▶ Material for this exercise
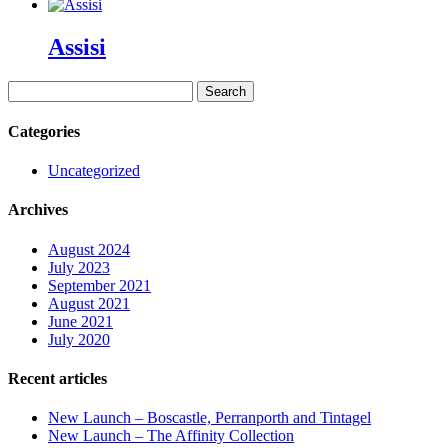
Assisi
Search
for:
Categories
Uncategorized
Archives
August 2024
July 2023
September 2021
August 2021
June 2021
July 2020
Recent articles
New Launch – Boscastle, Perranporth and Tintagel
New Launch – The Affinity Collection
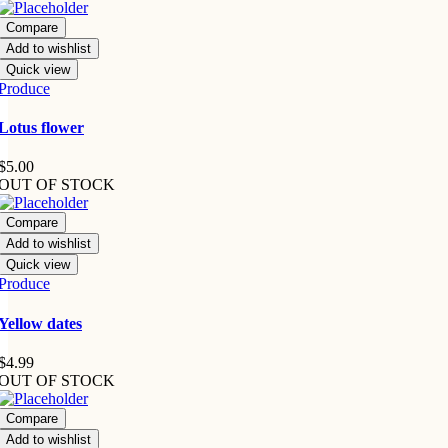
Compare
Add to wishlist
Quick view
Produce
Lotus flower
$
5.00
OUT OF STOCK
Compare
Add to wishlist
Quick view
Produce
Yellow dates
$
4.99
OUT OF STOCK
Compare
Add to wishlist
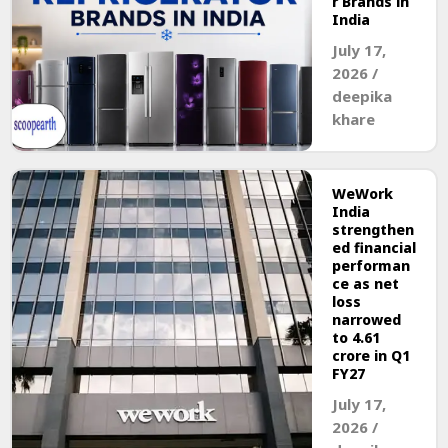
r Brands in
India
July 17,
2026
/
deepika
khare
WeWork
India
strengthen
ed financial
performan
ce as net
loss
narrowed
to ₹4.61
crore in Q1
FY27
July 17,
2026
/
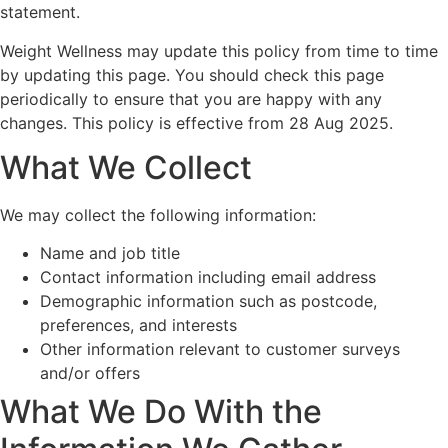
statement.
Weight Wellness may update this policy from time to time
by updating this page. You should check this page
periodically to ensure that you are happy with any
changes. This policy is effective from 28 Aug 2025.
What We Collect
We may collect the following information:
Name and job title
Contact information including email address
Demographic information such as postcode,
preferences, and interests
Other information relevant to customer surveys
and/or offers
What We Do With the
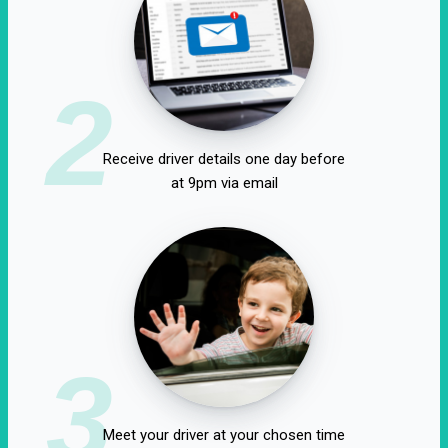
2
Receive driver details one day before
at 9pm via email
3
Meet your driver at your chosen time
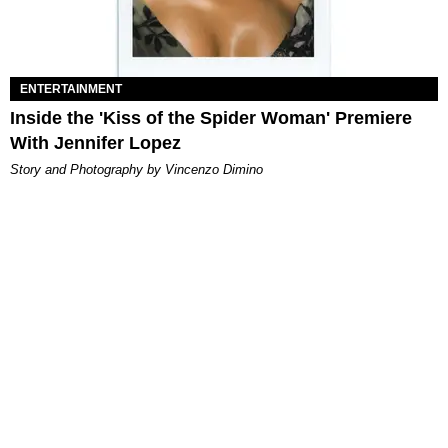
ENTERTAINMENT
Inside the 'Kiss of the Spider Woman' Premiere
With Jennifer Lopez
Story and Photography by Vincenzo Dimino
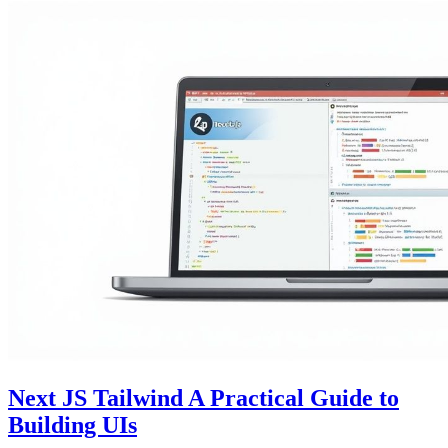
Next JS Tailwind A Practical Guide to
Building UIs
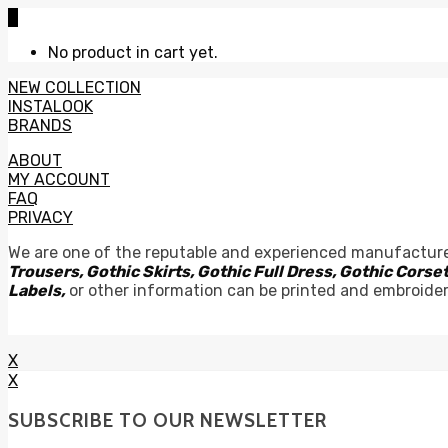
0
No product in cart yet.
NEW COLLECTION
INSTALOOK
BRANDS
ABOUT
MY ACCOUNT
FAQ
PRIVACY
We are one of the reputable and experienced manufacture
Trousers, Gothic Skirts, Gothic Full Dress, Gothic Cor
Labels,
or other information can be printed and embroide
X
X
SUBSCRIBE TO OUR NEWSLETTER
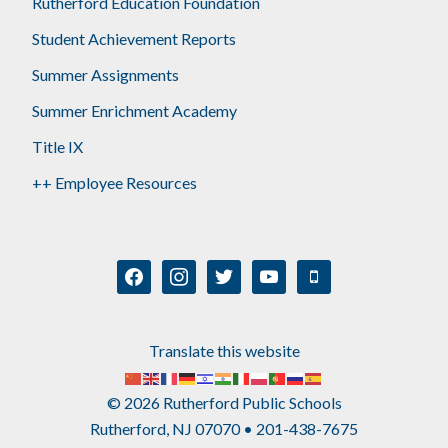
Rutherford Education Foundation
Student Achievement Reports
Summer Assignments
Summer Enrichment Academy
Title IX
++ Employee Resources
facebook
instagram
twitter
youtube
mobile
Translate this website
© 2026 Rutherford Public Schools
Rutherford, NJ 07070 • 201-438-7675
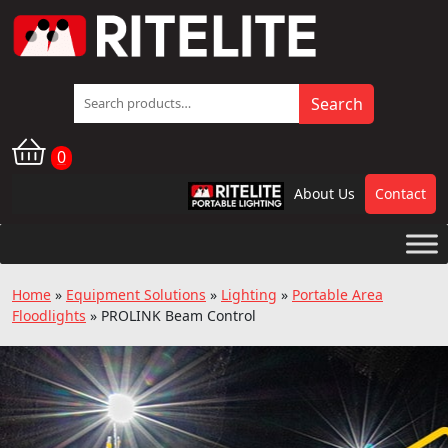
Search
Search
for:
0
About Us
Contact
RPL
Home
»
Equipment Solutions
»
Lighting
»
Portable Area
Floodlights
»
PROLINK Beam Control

▶ Exercise instructions
Starting at the first line of the records and stopping after the line with "preferences, and interests", copy each line exactly; pictures stay out.

▶ Expected answer
Assisi
Search
for:
Categories
Uncategorized
Archives
August 2024
July 2023
September 2021
August 2021
June 2021
July 2020
Recent articles
New Launch – Boscastle, Perranporth and Tintagel
New Launch – The Affinity Collection
Compare
Add to wishlist
Quick view
Produce
Lotus flower
$
5.00
OUT OF STOCK
Compare
Add to wishlist
Quick view
Produce
Yellow dates
$
4.99
OUT OF STOCK
Compare
Add to wishlist
r Brands in
India
July 17,
2026
/
deepika
khare
WeWork
India
strengthen
ed financial
performan
ce as net
loss
narrowed
to ₹4.61
crore in Q1
FY27
July 17,
2026
/
statement.
Weight Wellness may update this policy from time to time
by updating this page. You should check this page
periodically to ensure that you are happy with any
changes. This policy is effective from 28 Aug 2025.
What We Collect
We may collect the following information:
Name and job title
Contact information including email address
Demographic information such as postcode,
preferences, and interests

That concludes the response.